I've been using my wok for about a year now, and recently it's developed a kind of patina around the bottom of the cooking surface.

Messy looking wok

I've tried to follow the care instructions as best I can, taking care to wipe it down after use, and only scrubbing it with cleaning fluid when it gets really dirty. If I have to scrub it down I typically wipe some oil over it whilst heating very gently in order to "re coat" the wok. I don't know if this is typical wok care procedure, but I'm following the care guide that came with this particular wok.

The wok is made of cast iron, and is sold by Le Creusset, information here.

The patina has gradually become more noticeable over time, but it is not flaky, cannot be removed easily by scrubbing and/or washing up liquid. It doesn't impart any kind of negative flavour into the cooking, so it hasn't put me off using it.

Does anyone know what this is, and how best to remove it?

  • I've seen people use bricks to clean their woks. Could try that
    – elssar
    Commented Feb 15, 2013 at 17:06
  • 1
    A patina that "is not flaky, cannot be removed easily by scrubbing and/or washing up liquid. It doesn't impart any kind of negative flavour into the cooking" is just what you want!
    – TFD
    Commented Feb 15, 2013 at 20:28
  • Could this be ...not patina, but LACK of patina, where an acidic food destroyed the seasoning? Commented May 21, 2017 at 2:32

4 Answers 4


A patina is expected in this type of cookware. Even the Le Creuset web site discusses it at this link:


Don't try to remove it. It's the sign of a seasoned pan and is helping, not hurting.

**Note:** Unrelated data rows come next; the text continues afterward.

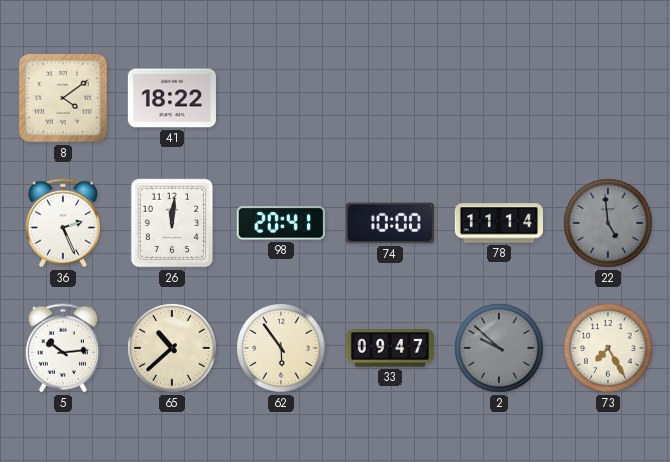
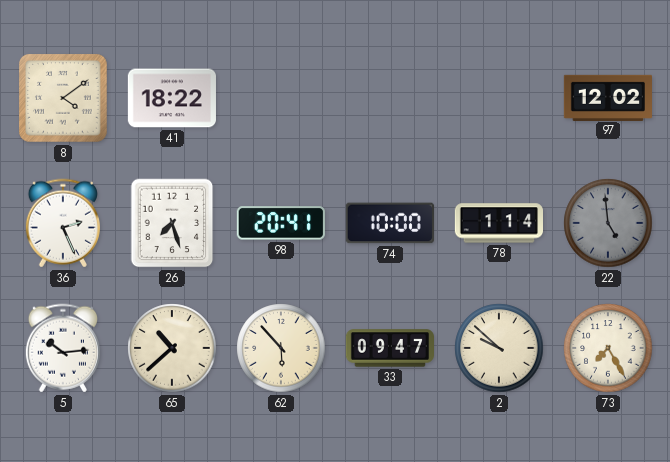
97: none -> 12:02
26: 12:01 -> 7:27
78: 11:14 -> 1:14
62: 5:54 -> 5:53
2 dial: grey -> cream
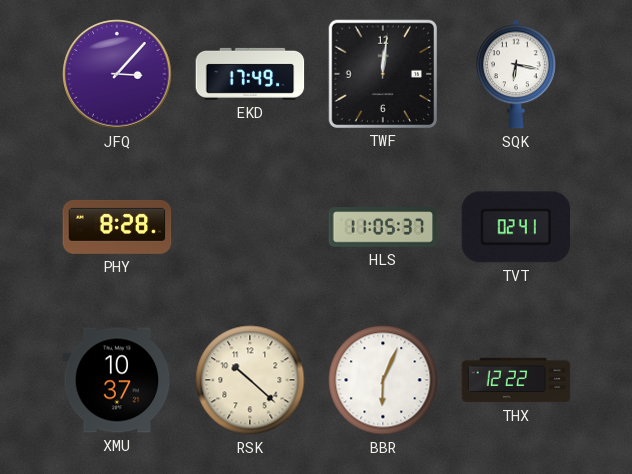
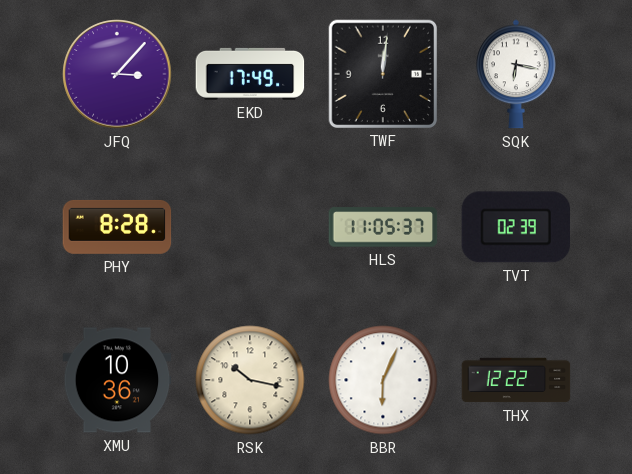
TVT: 02:41 -> 02:39
XMU: 10:37 -> 10:36
RSK: 10:22 -> 10:17
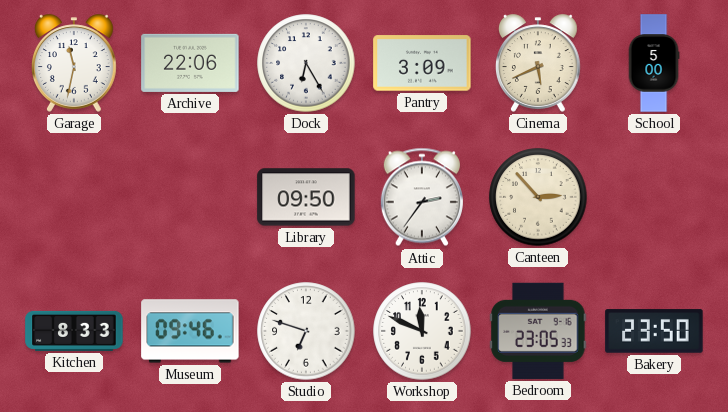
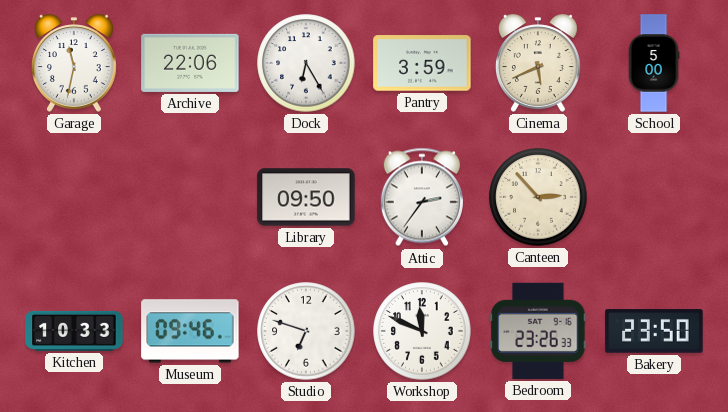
Pantry: 3:09 -> 3:59
Kitchen: 8:33 -> 10:33
Bedroom: 23:05 -> 23:26
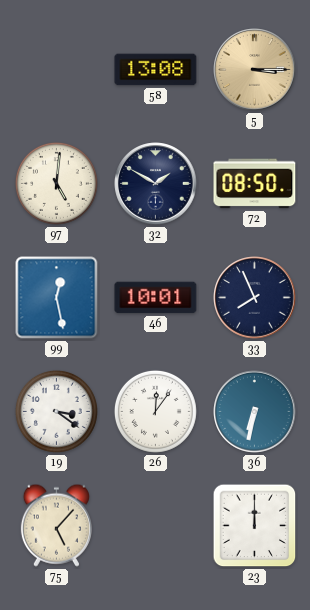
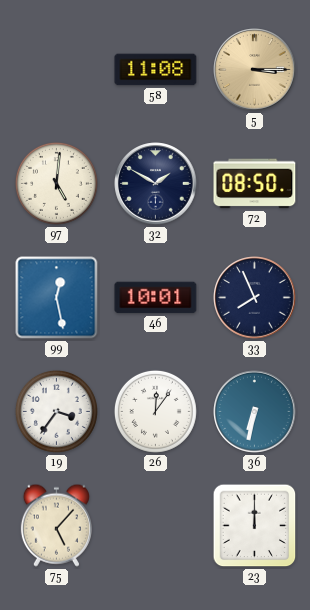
58: 13:08 -> 11:08
19: 3:21 -> 3:36
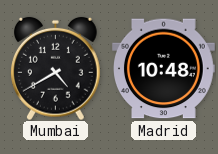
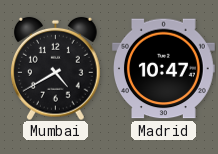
Madrid: 10:48 -> 10:47
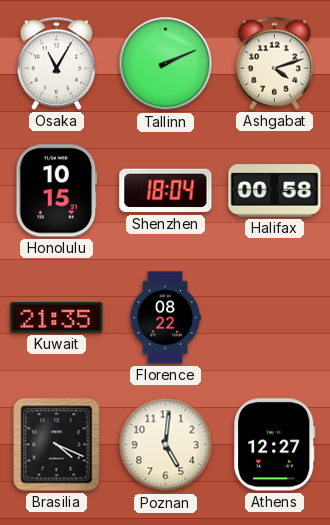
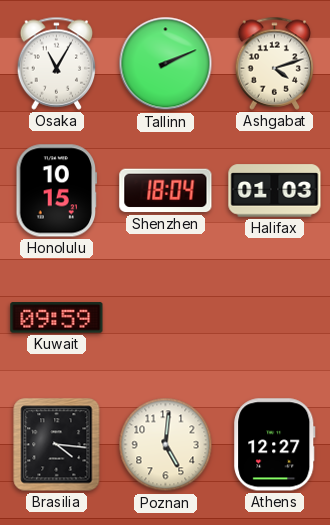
Halifax: 00:58 -> 01:03
Kuwait: 21:35 -> 09:59
Florence: 08:22 -> none
Brasilia: 4:19 -> 4:16
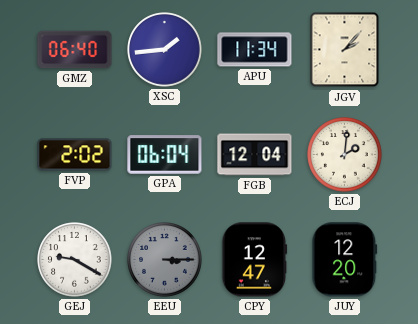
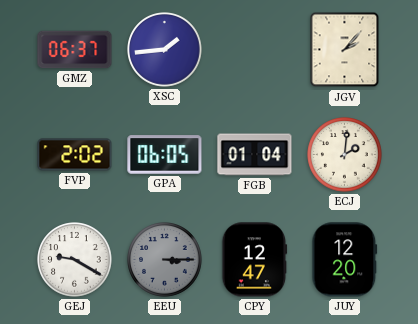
GMZ: 06:40 -> 06:37
APU: 11:34 -> none
GPA: 06:04 -> 06:05
FGB: 12:04 -> 01:04
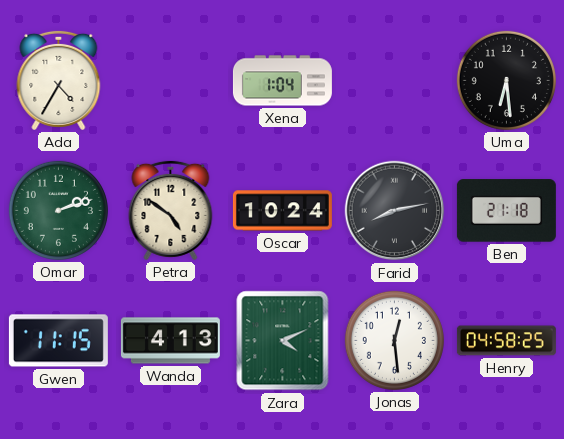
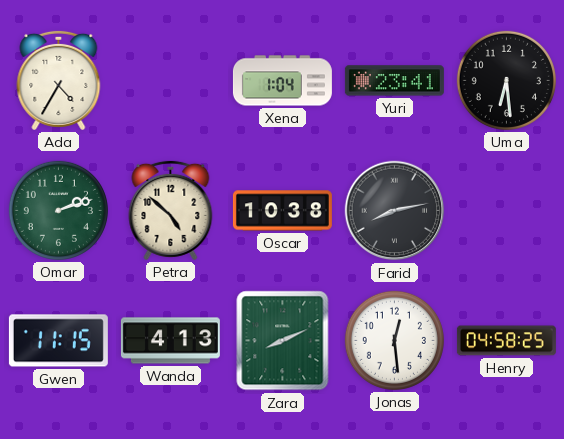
Yuri: none -> 23:41
Petra: 4:51 -> 4:52
Oscar: 10:24 -> 10:38
Ben: 21:18 -> none
Zara: 4:11 -> 8:11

If you really feel the need to try to remove it, Le Creuset makes a cleaner for their enamel cookware you could try. We've used it on our pots and it works quite well.


  • I hadn't considered the possibility that the colouration was a good thing, but you're absolutely right; from your link: "Allow the brownish black patina to build over the cooking surface as this greatly enhances the cooking and release performance of foods from the surface." So I'll just be leaving it where it is.
    – Andy F
    Commented Feb 18, 2013 at 9:05

Some years back I cooked on a friend's Le Creusset but it had a teflon coating. Sure yours doesn't?

If it is bare metal then changes in color and carbon accumulation are normal especially in the area that receives highest heat.

Cleaning would be as per your wok/cast iron protocols -leave it hot and dry and lightly oiled- but looking new is not desirable.

So sorry, no advice how to remove marks but if you allow the wok to mature without aggressive scrubbing, it will eventually go nicely dark again (but never new looking)


I have one of these woks, the interior is black enamel. I'm sure a lot of people will be aghast at this solution but it works a charm.

I use Easy Off oven cleaner. Just spray it on and wait 1/2 hour or so, then use an old toothbrush to remove the buildup, and wash very well.

It will not harm the enamel. I use it on the outside too, to remove the baked on stuff. It will just take a couple of squirts, for your job. Comes out like new.

It will remove any seasoning. Not really necessary on enamel.

I have at least a dozen LC pieces and use this method all the time and have always had perfect results. Just clean very well, before use.


Its hard to tell from the picture, exactly what the surface of the wok is, and the website doesn't provide much help either. It seems that it is coated with something; Le Creusset seems to do enamel and teflon nonstick coatings. Both of these coatings are common and provide a nonstick effect, but neither work terribly well for high temperature stir-frying, which is traditionally done in an uncoated steel pan. If you are sure that it is a patina, on the surface, and that the surface is not being damaged, you should be fine to cook on it. Perhaps you could carefully use a scotch-brite pad to remove the residue, but I would only do this if the pan were enamel coated, and still very carefully. In fact, I would advise against trying to remove the residue, and instead remember to use a fairly liberal amount of oil, and to preheat the oil before adding food to the pan.

Traditional steel woks can, as mentioned, be cleaned with a harsh abrasive such as sand or a stone. I would not recommend treating your pan this way, however, unless you want to risk stripping the coating.